Institute for Informatics (I2), Washington University School of Medicine, St. Louis, MO, United States of America.
Division of Gastroenterology, Northwestern Memorial Hospital, Chicago, IL, United States of America.
PLoS One. 2021 Aug 31;16(8):e0256428. doi: 10.1371/journal.pone.0256428. eCollection 2021.
Liver cirrhosis is a leading cause of death and effects millions of people in the United States. Early mortality prediction among patients with cirrhosis might give healthcare providers more opportunity to effectively treat the condition. We hypothesized that laboratory test results and other related diagnoses would be associated with mortality in this population. Our another assumption was that a deep learning model could outperform the current Model for End Stage Liver disease (MELD) score in predicting mortality.
We utilized electronic health record data from 34,575 patients with a diagnosis of cirrhosis from a large medical center to study associations with mortality. Three time-windows of mortality (365 days, 180 days and 90 days) and two cases with different number of variables (all 41 available variables and 4 variables in MELD-NA) were studied. Missing values were imputed using multiple imputation for continuous variables and mode for categorical variables. Deep learning and machine learning algorithms, i.e., deep neural networks (DNN), random forest (RF) and logistic regression (LR) were employed to study the associations between baseline features such as laboratory measurements and diagnoses for each time window by 5-fold cross validation method. Metrics such as area under the receiver operating curve (AUC), overall accuracy, sensitivity, and specificity were used to evaluate models.
Performance of models comprising all variables outperformed those with 4 MELD-NA variables for all prediction cases and the DNN model outperformed the LR and RF models. For example, the DNN model achieved an AUC of 0.88, 0.86, and 0.85 for 90, 180, and 365-day mortality respectively as compared to the MELD score, which resulted in corresponding AUCs of 0.81, 0.79, and 0.76 for the same instances. The DNN and LR models had a significantly better f1 score compared to MELD at all time points examined.
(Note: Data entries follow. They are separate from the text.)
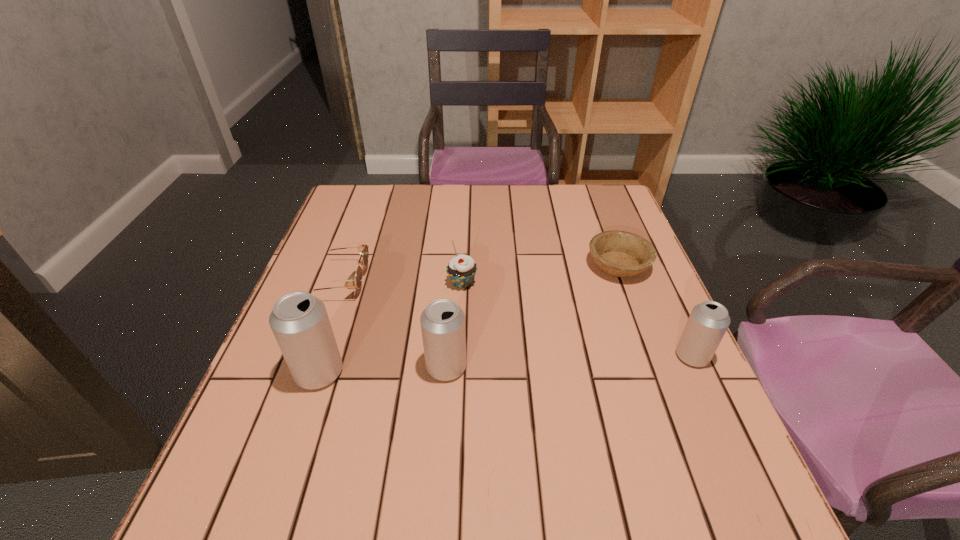 Where is `free space between the second beer can from left to right and the rightmost beer can`? Image resolution: width=960 pixels, height=540 pixels. free space between the second beer can from left to right and the rightmost beer can is located at coordinates (569, 361).

Where is `vacant space that's between the shortest object and the leftmost beer can`? vacant space that's between the shortest object and the leftmost beer can is located at coordinates (468, 319).

Choose which object is the second nearest neighbor to the leftmost beer can. Please provide its 2D coordinates. Your answer should be formatted as a tuple, i.e. [(x, y)], where the tuple contains the x and y coordinates of a point satisfying the conditions above.

[(442, 322)]

Identify the location of the fourth closest object to the fourth tallest object. pos(619,253).

Where is `beer can that is the closest one to the bowl`? The image size is (960, 540). beer can that is the closest one to the bowl is located at coordinates (708, 322).

Identify which beer can is the nearest to the sunglasses. Please provide its 2D coordinates. Your answer should be formatted as a tuple, i.e. [(x, y)], where the tuple contains the x and y coordinates of a point satisfying the conditions above.

[(299, 321)]

The height and width of the screenshot is (540, 960). In order to click on vacant space that satisfies the following two spatial constraints: 1. on the back side of the cupcake; 2. on the front lenses of the fifth tallest object in this screenshot , I will do pyautogui.click(x=463, y=281).

Find the location of a particular element. free space that satisfies the following two spatial constraints: 1. on the back side of the bowl; 2. on the right side of the cupcake is located at coordinates (463, 265).

Find the location of a particular element. free space in the image that satisfies the following two spatial constraints: 1. on the back side of the leftmost beer can; 2. on the left side of the second beer can from left to right is located at coordinates (321, 367).

Where is `vacant position in the image that satisfies the following two spatial constraints: 1. on the front lenses of the sunglasses; 2. on the left side of the third shortest object`? The image size is (960, 540). vacant position in the image that satisfies the following two spatial constraints: 1. on the front lenses of the sunglasses; 2. on the left side of the third shortest object is located at coordinates (339, 283). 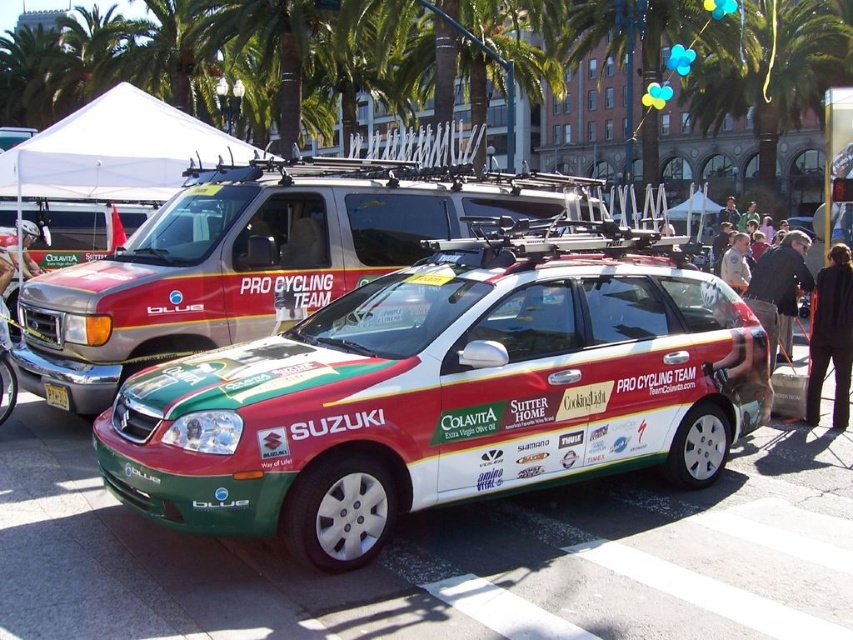 Looking at this image, does black fabric pants at lower right have a lesser height compared to yellow plastic license plate at center?

No, black fabric pants at lower right is not shorter than yellow plastic license plate at center.

Which is behind, point (837, 342) or point (57, 401)?

The point (837, 342) is more distant.

Find the location of a particular element. black fabric pants at lower right is located at coordinates (831, 336).

Is green matte car at center further to the viewer compared to light brown leather jacket at upper right?

No, it is in front of light brown leather jacket at upper right.

Who is more distant from viewer, (x=125, y=269) or (x=740, y=244)?

The point (x=740, y=244) is more distant.

Is point (550, 189) more distant than point (732, 280)?

No, (550, 189) is in front of (732, 280).

At what (x,y) coordinates should I click in order to perform the action: click on green matte car at center. Please return your answer as a coordinate pair (x, y). The image size is (853, 640). Looking at the image, I should click on (254, 259).

What do you see at coordinates (445, 394) in the screenshot? This screenshot has width=853, height=640. I see `green matte suzuki car at center` at bounding box center [445, 394].

Who is lower down, green matte suzuki car at center or white fabric canopy at upper center?

green matte suzuki car at center

Is point (370, 408) in front of point (62, 144)?

Yes, point (370, 408) is closer to viewer.

Identify the location of green matte suzuki car at center. (445, 394). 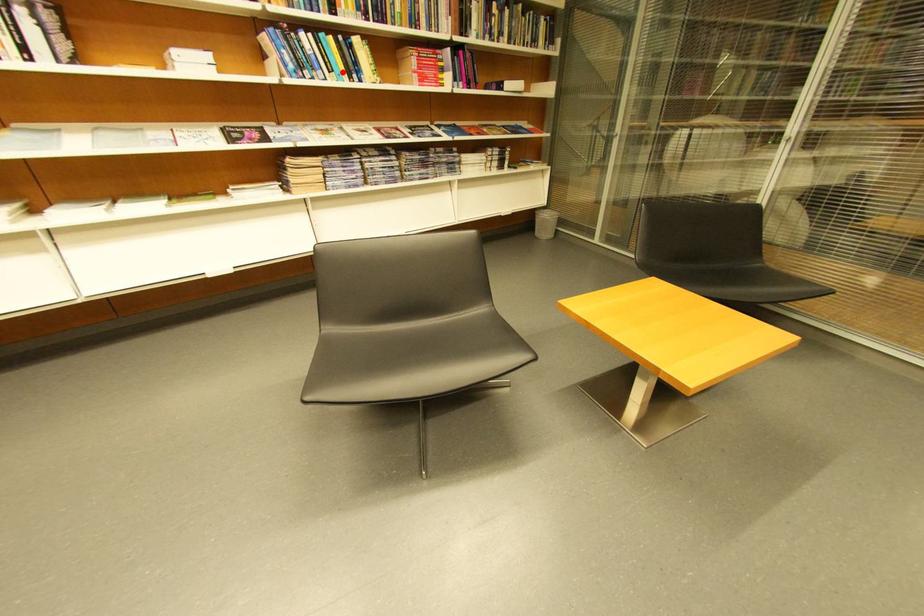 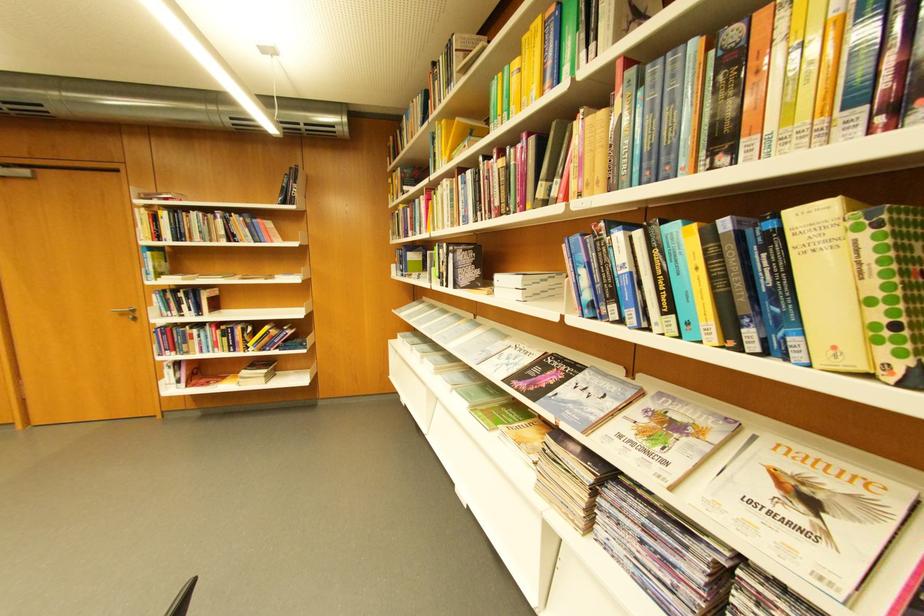 Locate, in the second image, the point that corresponds to the highlighted location in the first image.

(681, 310) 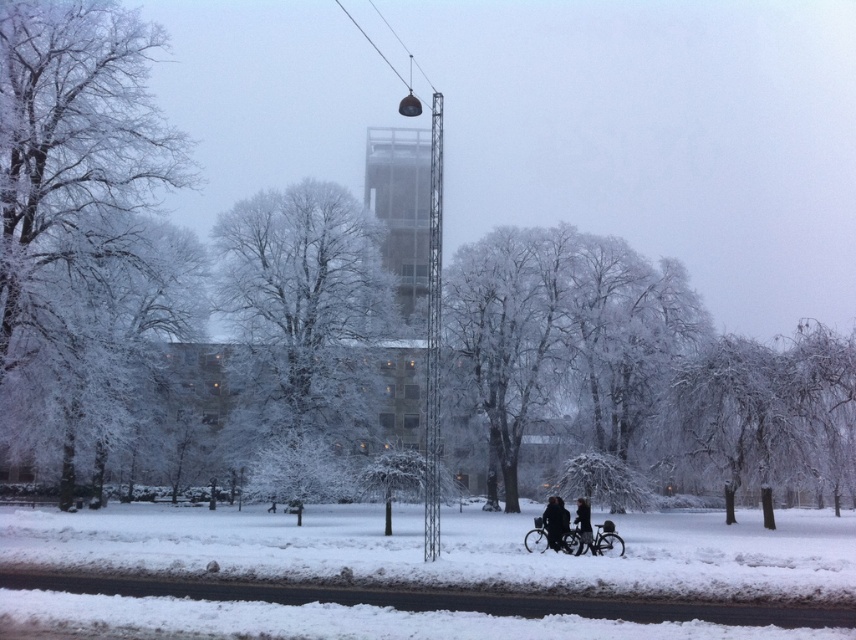 Question: Considering the real-world distances, which object is farthest from the dark gray jacket at lower center?

Choices:
 (A) dark gray fabric jacket at lower center
 (B) shiny metallic bicycle at lower center
 (C) dark matte coat at center
 (D) silver metallic bicycle at lower center

Answer: (B)

Question: Does dark matte coat at center appear over dark gray jacket at lower center?

Choices:
 (A) no
 (B) yes

Answer: (B)

Question: Which of these objects is positioned farthest from the dark matte coat at center?

Choices:
 (A) white fluffy snow at lower center
 (B) dark gray fabric jacket at lower center
 (C) shiny metallic bicycle at lower center
 (D) dark gray jacket at lower center

Answer: (A)

Question: In this image, where is white fluffy snow at lower center located relative to silver metallic bicycle at lower center?

Choices:
 (A) above
 (B) below

Answer: (B)

Question: Based on their relative distances, which object is nearer to the white fluffy snow at lower center?

Choices:
 (A) shiny metallic bicycle at lower center
 (B) silver metallic bicycle at lower center
 (C) dark gray jacket at lower center
 (D) dark matte coat at center

Answer: (D)

Question: Is white fluffy snow at lower center positioned behind dark matte coat at center?

Choices:
 (A) no
 (B) yes

Answer: (A) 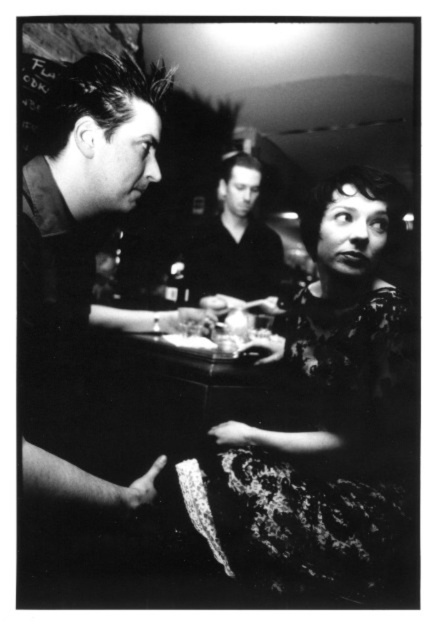 Between point (271, 349) and point (197, 339), which one is positioned in front?

Positioned in front is point (271, 349).

The height and width of the screenshot is (640, 438). What do you see at coordinates (233, 337) in the screenshot?
I see `smooth plastic plate at center` at bounding box center [233, 337].

The height and width of the screenshot is (640, 438). What are the coordinates of `smooth plastic plate at center` in the screenshot? It's located at pyautogui.click(x=233, y=337).

Is shiny black shirt at left below smooth plastic plate at center?

No.

Is shiny black shirt at left to the left of smooth plastic plate at center from the viewer's perspective?

Indeed, shiny black shirt at left is positioned on the left side of smooth plastic plate at center.

Does point (141, 477) come farther from viewer compared to point (282, 348)?

That is False.

Identify the location of shiny black shirt at left. The width and height of the screenshot is (438, 640). (89, 189).

Which is more to the right, shiny black shirt at left or smooth black shirt at center?

From the viewer's perspective, smooth black shirt at center appears more on the right side.

Does shiny black shirt at left have a lesser height compared to smooth black shirt at center?

No.

Which is behind, point (148, 328) or point (243, 211)?

The point (148, 328) is more distant.

Identify the location of shiny black shirt at left. (89, 189). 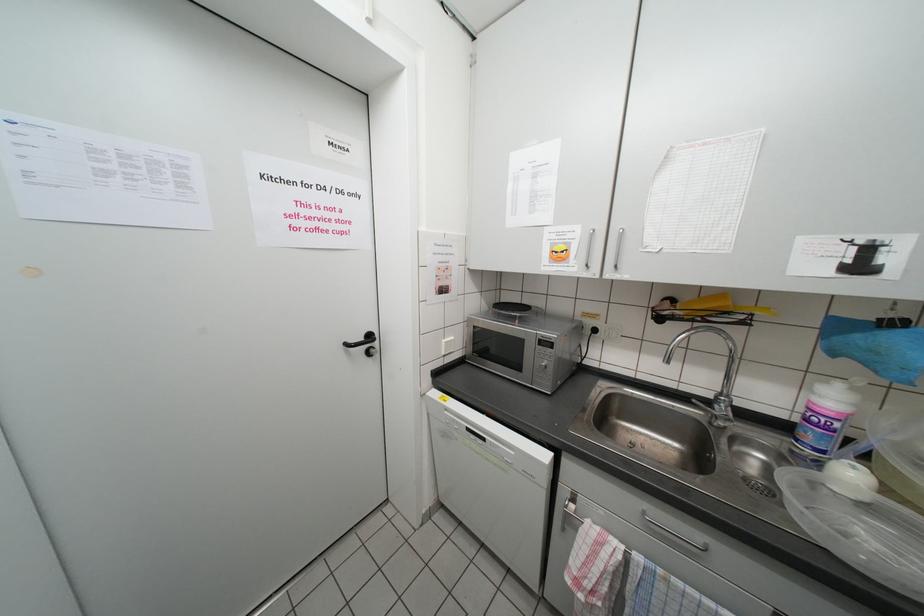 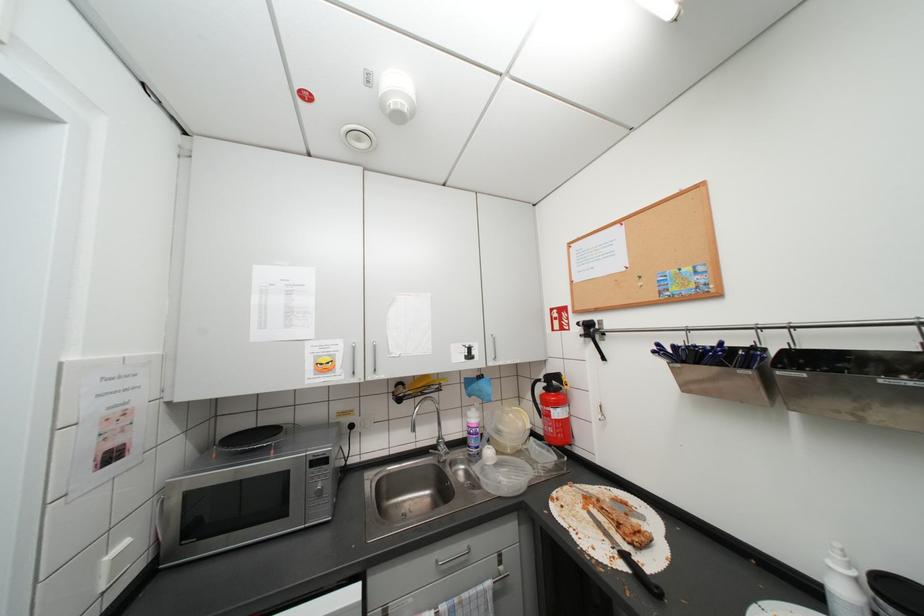 Question: The camera is either moving clockwise (left) or counter-clockwise (right) around the object. The first image is from the beginning of the video and the second image is from the end. Is the camera moving left or right when shooting the video?

Choices:
 (A) Left
 (B) Right

Answer: (A)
Other variables such as alkaline phosphatase, alanine aminotransferase, and hemoglobin were also top informative features besides the 4 MELD-Na variables. Machine learning and deep learning models outperformed the current standard of risk prediction among patients with cirrhosis. Advanced informatics techniques showed promise for risk prediction in patients with cirrhosis.
肝硬化是美国主要的死亡原因之一,影响着数以百万计的人。早期预测肝硬化患者的死亡率可能会为医疗保健提供者提供更多机会来有效治疗该疾病。我们假设实验室检测结果和其他相关诊断与该人群的死亡率相关。我们的另一个假设是,深度学习模型在预测死亡率方面可以优于当前的终末期肝病模型(MELD)评分。
我们利用来自一家大型医疗中心的 34575 名肝硬化患者的电子健康记录数据来研究与死亡率相关的因素。我们研究了三个时间窗口的死亡率(365 天、180 天和 90 天)和两种具有不同变量数量的情况(所有 41 个可用变量和 MELD-NA 中的 4 个变量)。对于连续变量,使用多重插补法填补缺失值,对于分类变量,使用模式填补缺失值。使用深度学习和机器学习算法,即深度神经网络(DNN)、随机森林(RF)和逻辑回归(LR),通过 5 折交叉验证法研究每个时间窗口中基线特征(如实验室测量值和诊断)与死亡率之间的关联。使用接收者操作特征曲线下面积(AUC)、总准确率、敏感度和特异性等指标来评估模型。
对于所有预测病例,包含所有变量的模型的性能均优于包含 4 个 MELD-NA 变量的模型,并且 DNN 模型优于 LR 和 RF 模型。例如,DNN 模型在 90 天、180 天和 365 天死亡率的 AUC 分别为 0.88、0.86 和 0.85,而 MELD 评分的 AUC 分别为 0.81、0.79 和 0.76。在所有检查的时间点,DNN 和 LR 模型的 f1 评分均明显优于 MELD。
除了 4 个 MELD-NA 变量外,碱性磷酸酶、丙氨酸氨基转移酶和血红蛋白等其他变量也是重要的信息特征。机器学习和深度学习模型优于肝硬化患者的当前风险预测标准。高级信息学技术在预测肝硬化患者的风险方面显示出了希望。